Rugged and Reproducible Solid Phase Microextraction (SPME) Sampling
Elevate your fiber performance with nitinol-core
SPME fibers
SPME fibers with Carboxen®/Polydimethylsiloxane (CAR/PDMS) and Polydimethylsiloxane/ Divinylbenzene (PDMS/DVB) coatings are now available on a nitinol core (NIT) in a SS assembly for improved fiber performance. Selectivity of the CAR/PDMS and PDMS/DVB SPME fibers has been maintained for seamless transition of methods from fused-silica core (FS) fibers to the improved NIT technology.
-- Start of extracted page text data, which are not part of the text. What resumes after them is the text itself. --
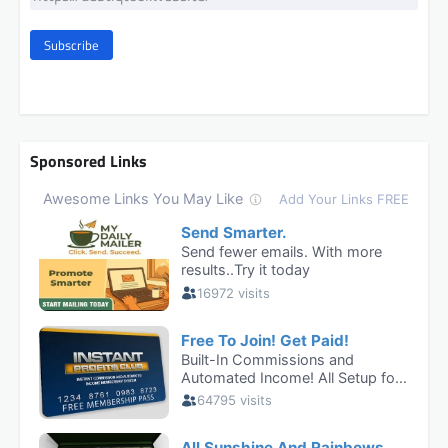
Subscribe
Sponsored Links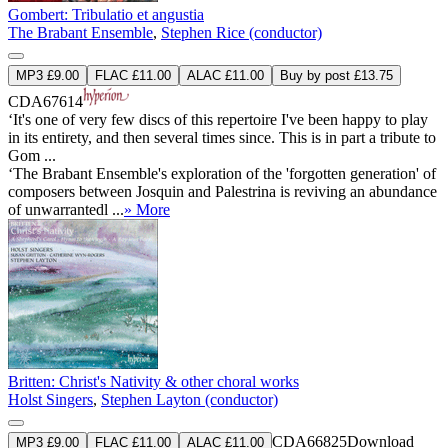
Gombert: Tribulatio et angustia
The Brabant Ensemble
,
Stephen Rice (conductor)
MP3 £9.00
FLAC £11.00
ALAC £11.00
Buy by post £13.75
CDA67614
‘It's one of very few discs of this repertoire I've been happy to play
in its entirety, and then several times since. This is in part a tribute to
Gom ...
‘The Brabant Ensemble's exploration of the 'forgotten generation' of
composers between Josquin and Palestrina is reviving an abundance
of unwarrantedl ...
» More
Britten: Christ's Nativity & other choral works
Holst Singers
,
Stephen Layton (conductor)
CDA66825
Download
MP3 £9.00
FLAC £11.00
ALAC £11.00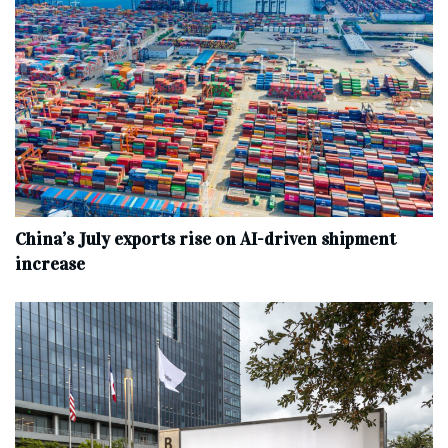
China’s July exports rise on AI-driven shipment
increase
NIT fibers offer the following benefits:
- Enhanced fiber reproducibility
- Greater fiber durability
- Maintained selectivity for method consistency
- Core inertness to ensure analyte stability
Improved Lot-to-Lot and Fiber-to-Fiber Reproducibility
The nitinol-core SPME manufacturing process has been optimized to enhance lot-to-lot and fiber-to-fiber reproducibility. This enhanced reproducibility stems from more stringent coating specifications reducing fiber variation significantly in particular for fiber diameter/coating thickness.
The improvements provide enhanced precision of chromatographic results. The NIT CAR/PDMS and NIT PDMS/DVB fibers were compared to FS versions of the same fiber chemistry following the methodology detailed in Table 1 and visually represented in Figure 1. The Figure 2 shows that both the NIT CAR/PDMS fibers and NIT PDMS/DVB fibers exhibit significant reduction in intra-lot variability and inter-lot variability as compared to the FS version.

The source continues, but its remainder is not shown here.